Why is int to float conversion failing in printf?

Question

When using a int to float implicit conversion, it fails with printf()

#include <stdio.h>

int main(int argc, char **argv) {
    float s = 10.0;
    printf("%f %f %f %f\n", s, 0, s, 0); 
    return 0;
}

when compiled with gcc -g scale.c -o scale it does output garbage

./scale
10.000000 10.000000 10.000000 -5486124068793688683255936251187209270074392635932332070112001988456197381759672947165175699536362793613284725337872111744958183862744647903224103718245670299614498700710006264535590197791934024641512541262359795191593953928908168990292758500391456212260452596575509589842140073806143686060649302051520512.000000

If I explicitly cast the integer to float, or use a 0.0 (which is a double) it works as designed.

#include <stdio.h>

int main(int argc, char **argv) {
    float s = 10.0;
    printf("%f %f %f %f\n", s, 0.0, s, 0.0); 
    return 0;
}

when compiled with gcc -g scale.c -o scale it does output the expected output

./scale
10.000000 0.000000 10.000000 0.000000

What is happening ?

I'm using gcc (Debian 10.2.1-6) 10.2.1 20210110 if that's important.

Answer 1

The conversion specifier f expects an object of the type double. Usually sizeof( double ) is equal to 8 while sizeof( int ) is equal to 4. And moreover integers and doubles have different internal representations.

Using an incorrect conversion specifier results in undefined behavior.

From the C Standard (7.21.6.1 The fprintf function)

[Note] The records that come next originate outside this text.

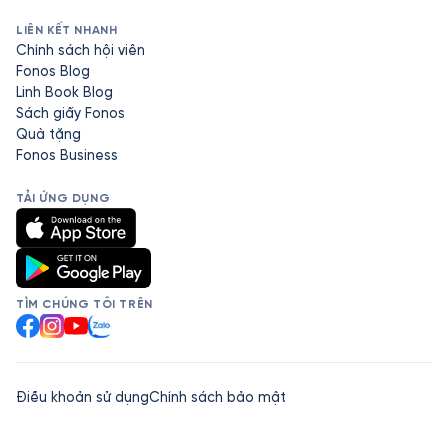
LIÊN KẾT NHANH
Chính sách hội viên
Fonos Blog
Linh Book Blog
Sách giấy Fonos
Quà tặng
Fonos Business
TẢI ỨNG DỤNG
TÌM CHÚNG TÔI TRÊN
Facebook
Instagram
YouTube
Zalo
Điều khoản sử dụng
Chính sách bảo mật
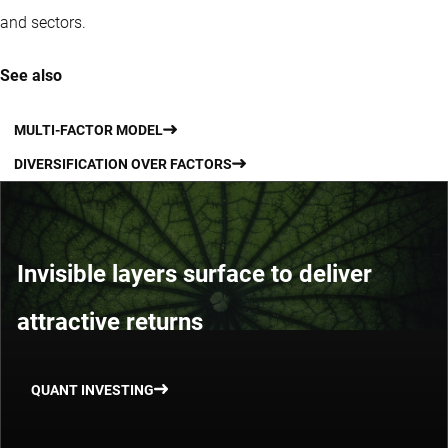
and sectors.
See also
MULTI-FACTOR MODEL
DIVERSIFICATION OVER FACTORS
Invisible layers surface to deliver
attractive returns
QUANT INVESTING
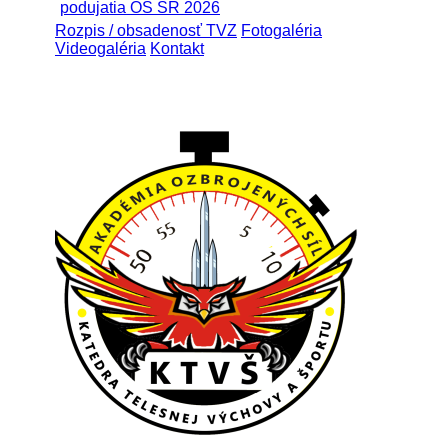
podujatia OS SR 2026
Rozpis / obsadenosť TVZ
Fotogaléria
Videogaléria
Kontakt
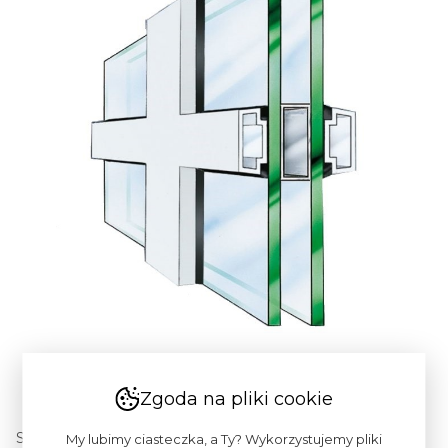
Zgoda na pliki cookie
Szprosy wiedeńskie stanowią niejako połączenie szprosu
My lubimy ciasteczka, a Ty? Wykorzystujemy pliki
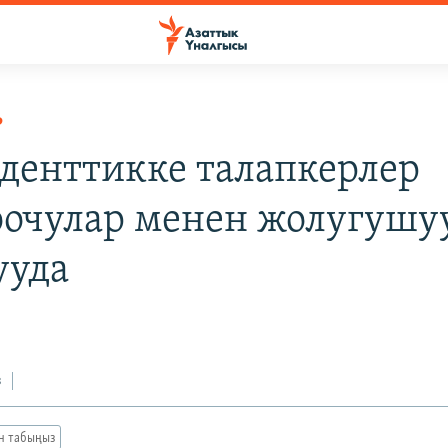
Р
денттикке талапкерлер
очулар менен жолугушу
ууда
з
ан табыңыз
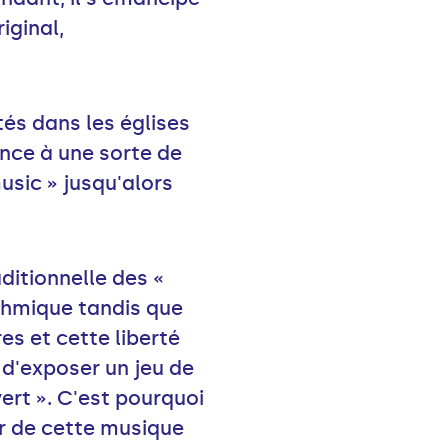
iginal,
ntés dans les églises
nce à une sorte de
usic » jusqu'alors
ditionnelle des «
ythmique tandis que
es et cette liberté
é d'exposer un jeu de
vert ». C'est pourquoi
r de cette musique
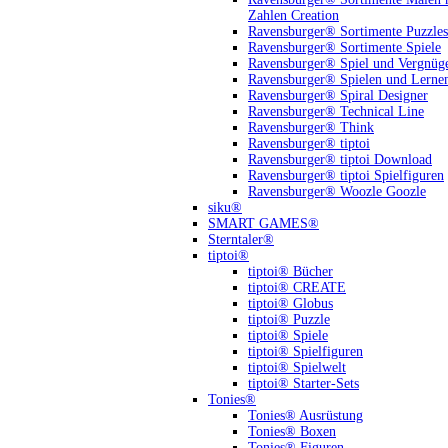
Zahlen Creation
Ravensburger® Sortimente Puzzles
Ravensburger® Sortimente Spiele
Ravensburger® Spiel und Vergnüg
Ravensburger® Spielen und Lerne
Ravensburger® Spiral Designer
Ravensburger® Technical Line
Ravensburger® Think
Ravensburger® tiptoi
Ravensburger® tiptoi Download
Ravensburger® tiptoi Spielfiguren
Ravensburger® Woozle Goozle
siku®
SMART GAMES®
Sterntaler®
tiptoi®
tiptoi® Bücher
tiptoi® CREATE
tiptoi® Globus
tiptoi® Puzzle
tiptoi® Spiele
tiptoi® Spielfiguren
tiptoi® Spielwelt
tiptoi® Starter-Sets
Tonies®
Tonies® Ausrüstung
Tonies® Boxen
Tonies® Figuren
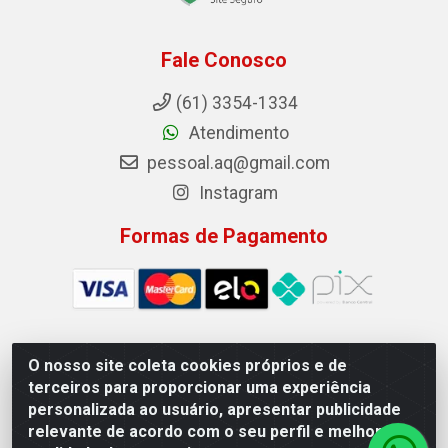
Fale Conosco
(61) 3354-1334
Atendimento
pessoal.aq@gmail.com
Instagram
Formas de Pagamento
O nosso site coleta cookies próprios e de
Auto Qualidade Comercio de Pecas LTDA - Quadra Qi 23, S/N,
terceiros para proporcionar uma experiência
Lote 05/06 - Taguatinga, Brasília/DF - CEP 72.135-230 - CNPJ
personalizada ao usuário, apresentar publicidade
72.617.459/0001-40
relevante de acordo com o seu perfil e melhorar a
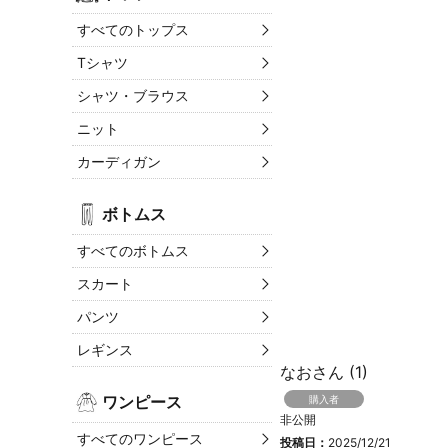
すべてのトップス
Tシャツ
シャツ・ブラウス
ニット
カーディガン
ボトムス
すべてのボトムス
スカート
パンツ
レギンス
なお
1
ワンピース
購入者
非公開
すべてのワンピース
投稿日
2025/12/21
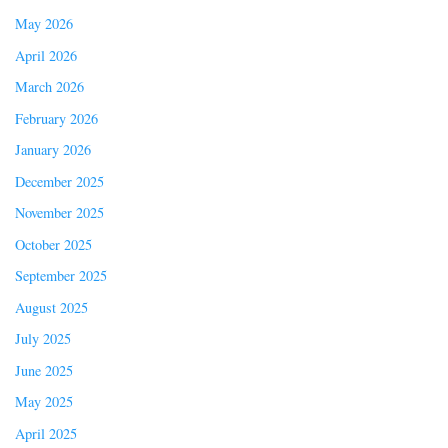
May 2026
April 2026
March 2026
February 2026
January 2026
December 2025
November 2025
October 2025
September 2025
August 2025
July 2025
June 2025
May 2025
April 2025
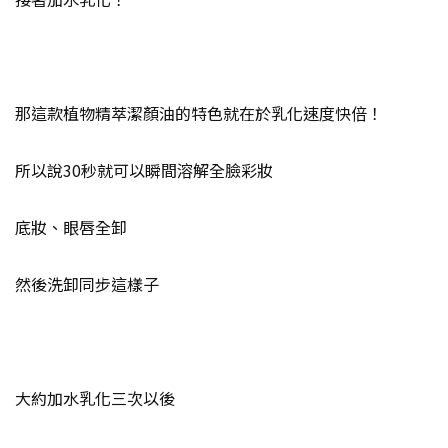
那這款植物精萃潔顏油的特色就在於乳化速度快倍！
所以說30秒就可以瞬間溶解全臉彩妝
底妝、眼唇全卸
然後洗卸同步這樣子
大約加水乳化三次以後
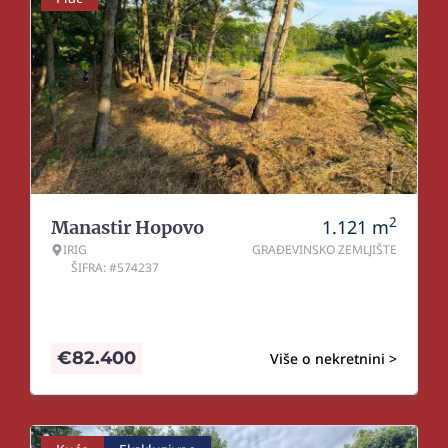
2
1.121
m
Manastir Hopovo
IRIG
GRAĐEVINSKO ZEMLJIŠTE
ŠIFRA: #574237
€
82.400
Više o nekretnini >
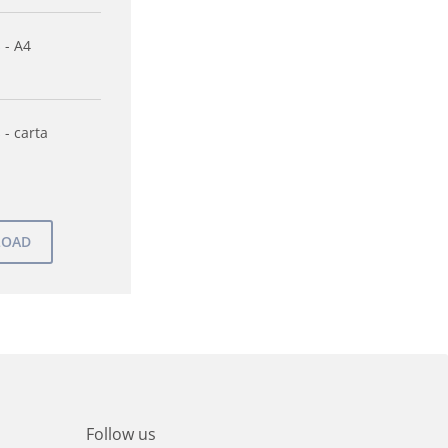
 - A4
 - carta
Follow us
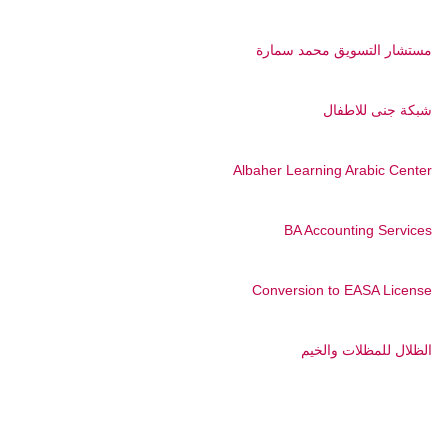
مستشار التسويق محمد سمارة
شبكة جنى للاطفال
Albaher Learning Arabic Center
BA Accounting Services
Conversion to EASA License
الظلال للمظلات والخيم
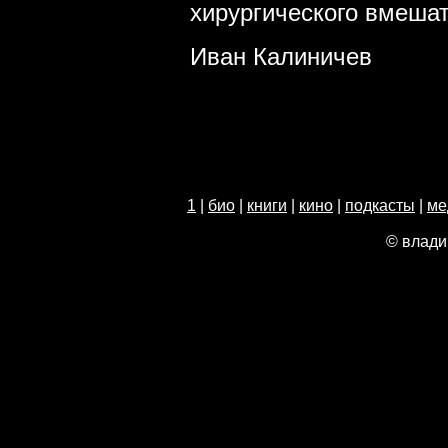
хирургического вмешат
Иван Калиничев
1
|
био
|
книги
|
кино
|
подкасты
|
ме
© влади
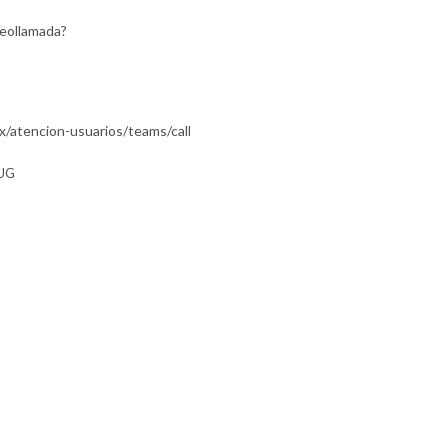
deollamada?
/atencion-usuarios/teams/call
 UG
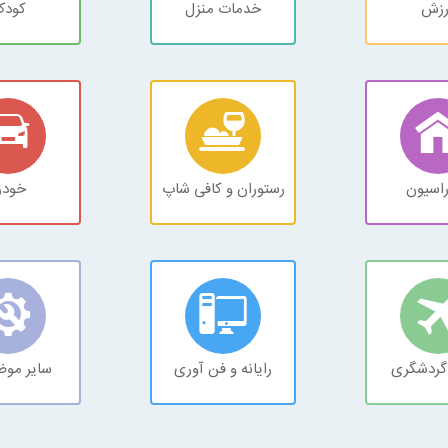
رزش
خدمات منزل
کود
اسیون
رستوران و کافی شاپ
خودر
گردشگری
رایانه و فن آوری
سایر موض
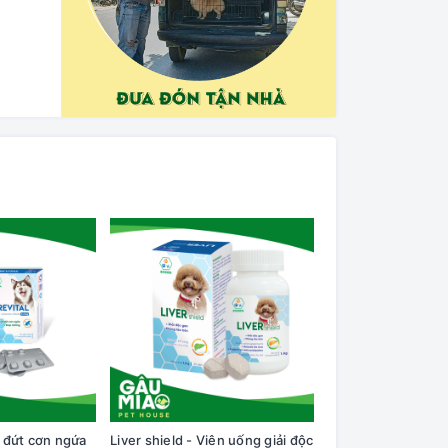
t đứt cơn ngứa
Liver shield - Viên uống giải độc
Bioline Xịt ngăn n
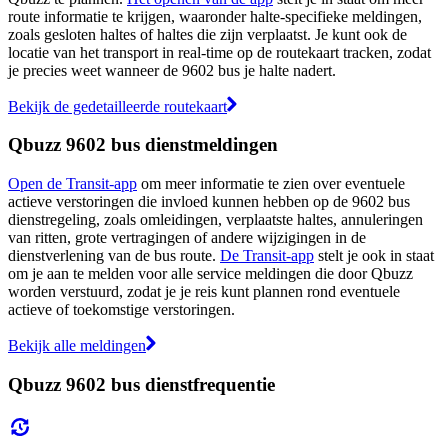
route informatie te krijgen, waaronder halte-specifieke meldingen,
zoals gesloten haltes of haltes die zijn verplaatst. Je kunt ook de
locatie van het transport in real-time op de routekaart tracken, zodat
je precies weet wanneer de 9602 bus je halte nadert.
Bekijk de gedetailleerde routekaart
Qbuzz 9602 bus dienstmeldingen
Open de Transit-app
om meer informatie te zien over eventuele
actieve verstoringen die invloed kunnen hebben op de 9602 bus
dienstregeling, zoals omleidingen, verplaatste haltes, annuleringen
van ritten, grote vertragingen of andere wijzigingen in de
dienstverlening van de bus route.
De Transit-app
stelt je ook in staat
om je aan te melden voor alle service meldingen die door Qbuzz
worden verstuurd, zodat je je reis kunt plannen rond eventuele
actieve of toekomstige verstoringen.
Bekijk alle meldingen
Qbuzz 9602 bus dienstfrequentie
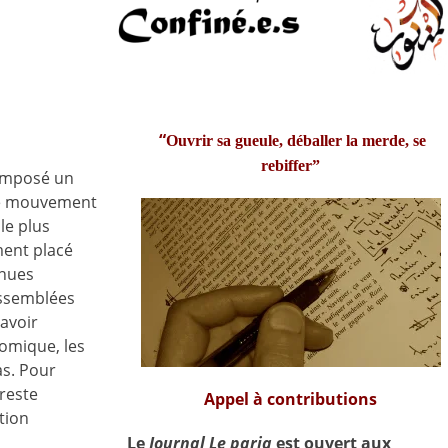
“
Ouvrir sa gueule, déballer la merde, se
rebiffer”
 imposé un
 Le mouvement
le plus
ment placé
enues
assemblées
 avoir
omique, les
s. Pour
reste
Appel à contributions
tion
Le
Journal Le paria
est ouvert aux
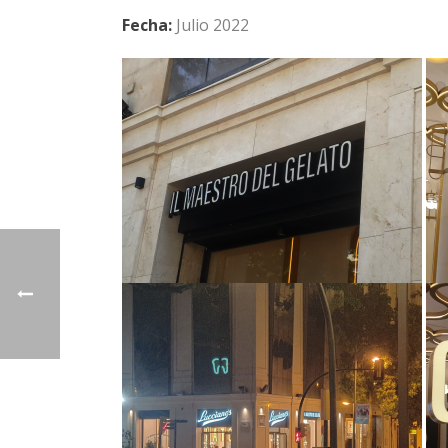
Fecha:
Julio 2022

9 If a conversion specification is invalid, the behavior is undefined.275) If any argument is not the correct type for the corresponding conversion specification, the behavior is undefined.

As for objects of the type float then due to default argument promotions they are converted to the type double.

From the C Standard (6.5.2.2 Function calls)

6 If the expression that denotes the called function has a type that does not include a prototype, the integer promotions are performed on each argument, and arguments that have type float are promoted to double. These are called the default argument promotions.

So these calls of printf

printf("%f %f %f %f\n", s, 0.0, s, 0.0); 

and

printf("%f %f %f %f\n", s, 0.0f, s, 0.0f); 

are equivalent relative to the result.

Pay attention to that some programmers to output doubles use the length modifier l in conversion specification as for example %lf. However the length modifier has no effect and should be removed.

Answer 2

A variadic function needs some kind of information on the number and type of arguments it was passed, as it has to actively retrieve those using va_arg (which requires the type of the argument to retrieve as a parameter). In the case of printf, this information is in the first parameter, the format string.

If there is a %f in the format string, the variadic function will expect a double argument¹, and will retrieve this using va_arg.

But the compiler has no idea about this². It does not take the format string into account -- all it sees is the actual type of the argument, in this case an int.

So there was an int put in, and a double¹ taken out. This happens to be undefined behavior.

Your observed behavior is because your first platform passes floating point values differently than integer values -- the integer 0 got put in one place, but va_arg read from another -- reading, in fact, the second actual float¹ argument the first time, and whatever was in the place a third float¹ value would have been put in had you passed one.

---

¹ float arguments to variadic functions are automatically expanded to double.

² It could, and modern compilers can generate a warning if the format string and the argument types mismatch. But the compiler is not allowed to change the generated code depending on the format string, as that would make printf behave differently than e.g. a custom variadic function.